# [Action item]
Select from the data all lines with the word "умов".

[Transcribed page contents]
# # #
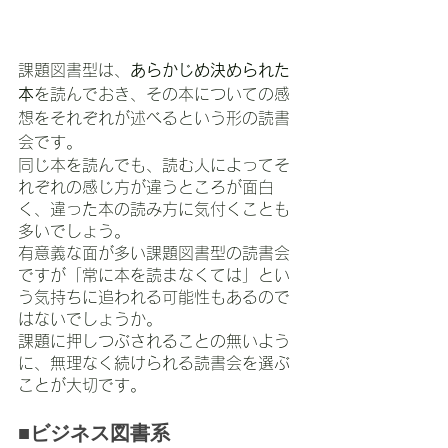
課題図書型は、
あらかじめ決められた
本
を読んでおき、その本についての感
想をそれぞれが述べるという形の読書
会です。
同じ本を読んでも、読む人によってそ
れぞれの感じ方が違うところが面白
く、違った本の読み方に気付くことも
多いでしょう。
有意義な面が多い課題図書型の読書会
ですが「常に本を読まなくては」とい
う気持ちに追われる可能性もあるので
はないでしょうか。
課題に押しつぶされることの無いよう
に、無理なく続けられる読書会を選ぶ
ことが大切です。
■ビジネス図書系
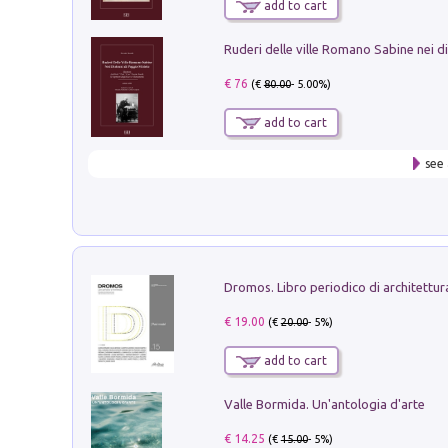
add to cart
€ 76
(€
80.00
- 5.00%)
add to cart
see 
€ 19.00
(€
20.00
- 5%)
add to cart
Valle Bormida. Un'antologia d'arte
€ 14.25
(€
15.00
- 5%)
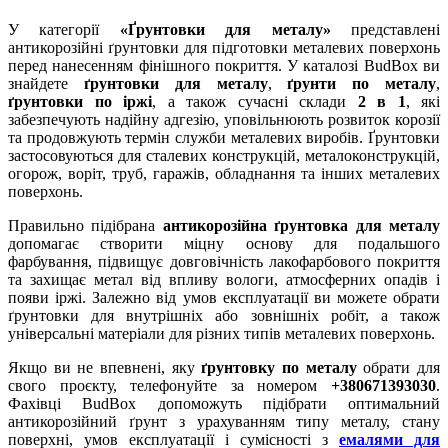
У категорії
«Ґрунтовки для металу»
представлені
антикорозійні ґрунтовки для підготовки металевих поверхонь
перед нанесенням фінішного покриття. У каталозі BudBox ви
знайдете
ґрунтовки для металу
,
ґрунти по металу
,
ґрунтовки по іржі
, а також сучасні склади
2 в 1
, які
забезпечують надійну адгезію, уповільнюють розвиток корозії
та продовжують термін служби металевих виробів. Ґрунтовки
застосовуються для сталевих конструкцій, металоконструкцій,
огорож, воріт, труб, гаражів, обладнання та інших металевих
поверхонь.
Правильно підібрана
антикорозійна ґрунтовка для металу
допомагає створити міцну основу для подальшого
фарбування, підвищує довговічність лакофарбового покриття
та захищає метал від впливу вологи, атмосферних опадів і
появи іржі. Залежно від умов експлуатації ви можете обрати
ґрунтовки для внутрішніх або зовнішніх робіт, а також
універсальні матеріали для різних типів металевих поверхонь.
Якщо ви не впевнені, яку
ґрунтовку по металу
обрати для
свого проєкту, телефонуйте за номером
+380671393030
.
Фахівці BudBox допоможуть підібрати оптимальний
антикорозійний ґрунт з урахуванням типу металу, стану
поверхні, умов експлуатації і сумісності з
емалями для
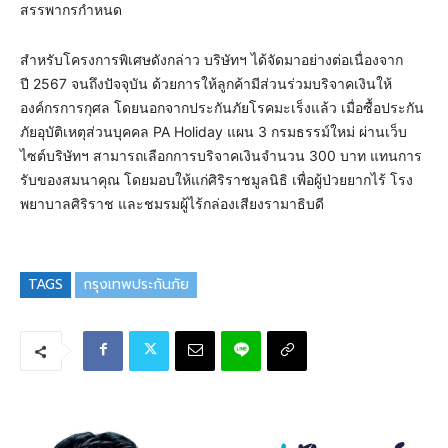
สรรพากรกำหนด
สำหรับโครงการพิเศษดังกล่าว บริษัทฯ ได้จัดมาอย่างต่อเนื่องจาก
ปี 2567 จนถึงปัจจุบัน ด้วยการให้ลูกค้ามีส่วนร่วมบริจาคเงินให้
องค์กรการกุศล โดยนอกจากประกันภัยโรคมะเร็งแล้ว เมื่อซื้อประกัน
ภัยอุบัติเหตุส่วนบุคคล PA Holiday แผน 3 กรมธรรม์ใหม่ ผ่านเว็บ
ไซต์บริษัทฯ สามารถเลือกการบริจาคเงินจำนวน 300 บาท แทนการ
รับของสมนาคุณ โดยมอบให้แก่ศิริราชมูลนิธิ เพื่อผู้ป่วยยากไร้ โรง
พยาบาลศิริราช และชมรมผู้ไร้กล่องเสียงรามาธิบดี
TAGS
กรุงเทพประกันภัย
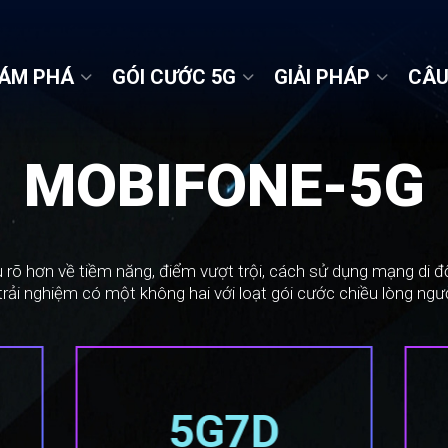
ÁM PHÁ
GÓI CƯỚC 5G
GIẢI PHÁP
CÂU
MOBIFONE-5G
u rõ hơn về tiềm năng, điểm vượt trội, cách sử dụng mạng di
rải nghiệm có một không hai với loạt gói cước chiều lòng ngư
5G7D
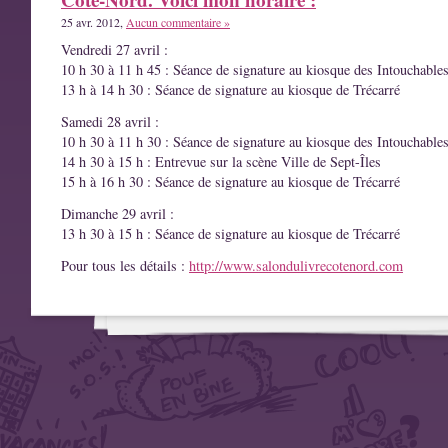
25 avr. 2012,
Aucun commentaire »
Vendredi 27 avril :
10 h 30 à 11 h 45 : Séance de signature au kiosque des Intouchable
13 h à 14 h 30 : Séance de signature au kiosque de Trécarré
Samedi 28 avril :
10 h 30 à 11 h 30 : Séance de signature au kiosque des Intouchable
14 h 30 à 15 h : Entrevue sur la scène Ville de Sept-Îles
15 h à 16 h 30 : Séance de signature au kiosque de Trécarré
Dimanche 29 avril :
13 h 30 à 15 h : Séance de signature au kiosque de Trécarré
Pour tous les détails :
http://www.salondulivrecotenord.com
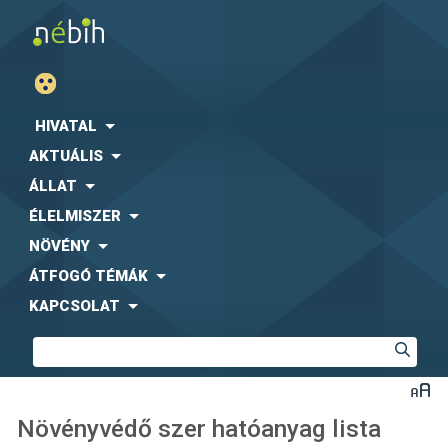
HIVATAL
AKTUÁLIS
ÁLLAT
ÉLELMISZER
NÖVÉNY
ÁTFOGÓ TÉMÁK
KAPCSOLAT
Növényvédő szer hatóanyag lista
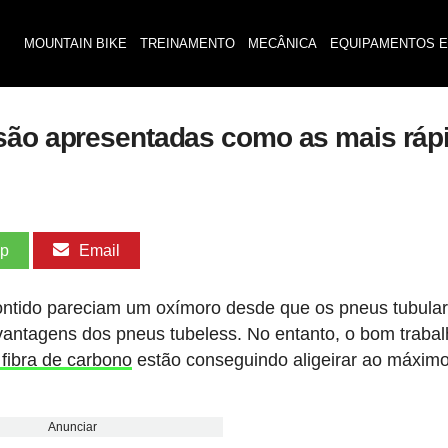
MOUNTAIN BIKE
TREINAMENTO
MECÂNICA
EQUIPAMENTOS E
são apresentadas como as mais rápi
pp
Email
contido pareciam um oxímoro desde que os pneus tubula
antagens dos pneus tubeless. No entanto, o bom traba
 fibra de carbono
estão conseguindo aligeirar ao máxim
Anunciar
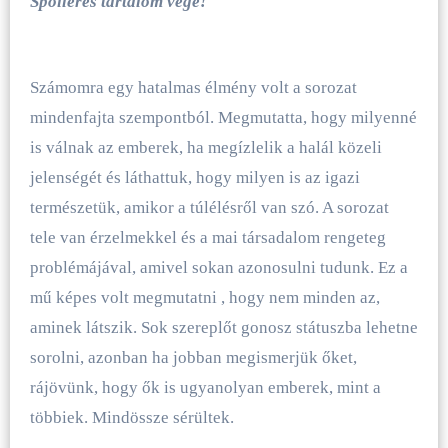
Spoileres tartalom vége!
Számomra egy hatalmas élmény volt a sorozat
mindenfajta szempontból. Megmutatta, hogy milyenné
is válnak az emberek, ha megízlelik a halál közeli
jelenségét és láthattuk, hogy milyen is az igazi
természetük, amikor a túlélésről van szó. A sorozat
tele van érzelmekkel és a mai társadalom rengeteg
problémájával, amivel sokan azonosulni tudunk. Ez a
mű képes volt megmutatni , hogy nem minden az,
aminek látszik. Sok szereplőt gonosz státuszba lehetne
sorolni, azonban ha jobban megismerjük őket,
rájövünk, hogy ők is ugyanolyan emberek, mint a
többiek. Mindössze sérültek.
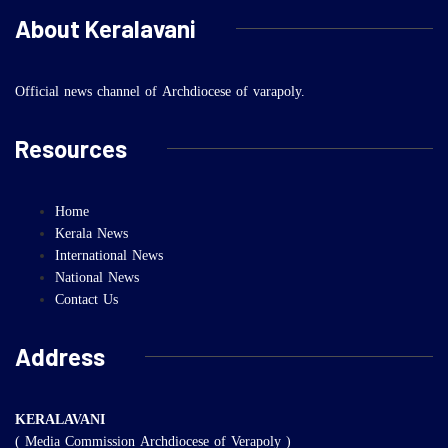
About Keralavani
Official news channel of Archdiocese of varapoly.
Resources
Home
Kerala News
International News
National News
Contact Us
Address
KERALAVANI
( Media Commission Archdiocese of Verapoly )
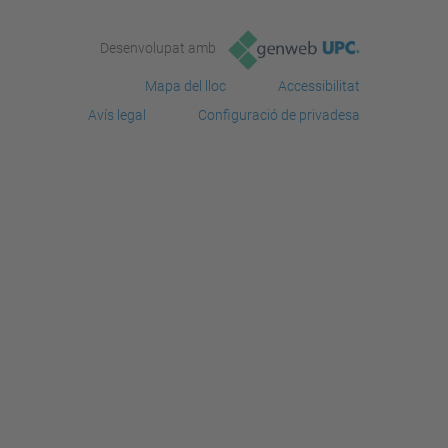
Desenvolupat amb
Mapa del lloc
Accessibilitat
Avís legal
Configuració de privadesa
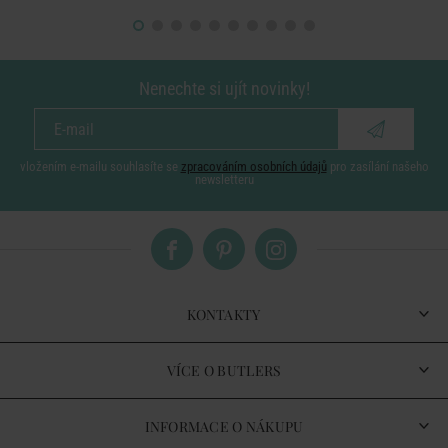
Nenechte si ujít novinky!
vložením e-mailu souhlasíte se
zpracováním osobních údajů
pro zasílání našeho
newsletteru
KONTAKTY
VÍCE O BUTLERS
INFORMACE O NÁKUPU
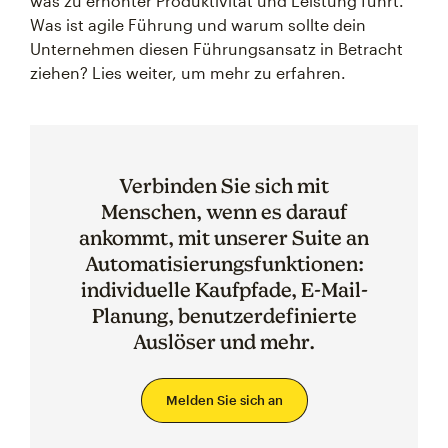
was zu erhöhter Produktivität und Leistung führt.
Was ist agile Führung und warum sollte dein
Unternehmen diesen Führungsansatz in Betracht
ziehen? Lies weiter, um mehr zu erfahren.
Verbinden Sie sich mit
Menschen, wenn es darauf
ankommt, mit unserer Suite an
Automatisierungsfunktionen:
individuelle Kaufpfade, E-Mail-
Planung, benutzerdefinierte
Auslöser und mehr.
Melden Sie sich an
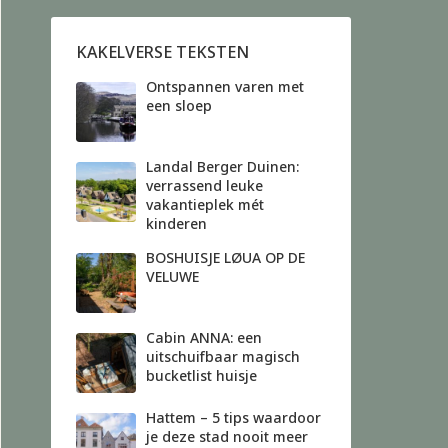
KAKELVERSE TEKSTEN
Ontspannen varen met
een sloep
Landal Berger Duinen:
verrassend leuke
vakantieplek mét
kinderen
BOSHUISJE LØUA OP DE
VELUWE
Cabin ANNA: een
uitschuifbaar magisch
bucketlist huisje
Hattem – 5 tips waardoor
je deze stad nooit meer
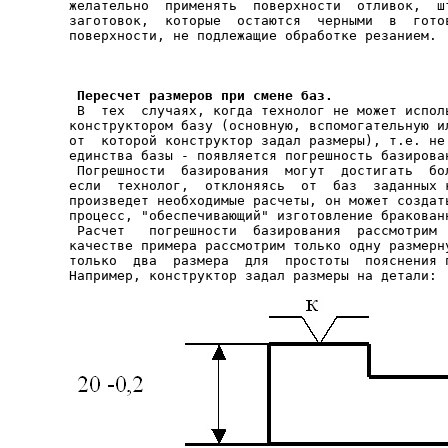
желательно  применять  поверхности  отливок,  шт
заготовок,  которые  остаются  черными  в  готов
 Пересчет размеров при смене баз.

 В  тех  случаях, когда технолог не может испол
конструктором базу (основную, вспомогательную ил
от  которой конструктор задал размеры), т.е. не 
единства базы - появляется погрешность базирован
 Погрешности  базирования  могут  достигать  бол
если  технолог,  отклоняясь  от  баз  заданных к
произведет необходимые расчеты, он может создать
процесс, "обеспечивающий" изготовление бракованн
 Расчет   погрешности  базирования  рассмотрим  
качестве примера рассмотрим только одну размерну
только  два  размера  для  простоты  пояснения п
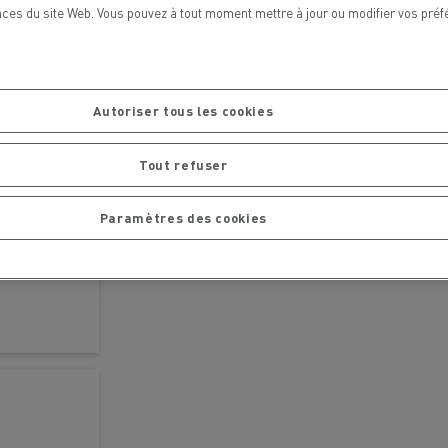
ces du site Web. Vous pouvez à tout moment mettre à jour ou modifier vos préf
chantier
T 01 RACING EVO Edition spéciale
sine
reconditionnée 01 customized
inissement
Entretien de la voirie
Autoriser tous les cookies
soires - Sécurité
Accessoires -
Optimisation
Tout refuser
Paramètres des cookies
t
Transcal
# # #
# [Task result]
появи іржі. Залежно від умов експлуатації ви можете обрати
поверхні, умов експлуатації і сумісності з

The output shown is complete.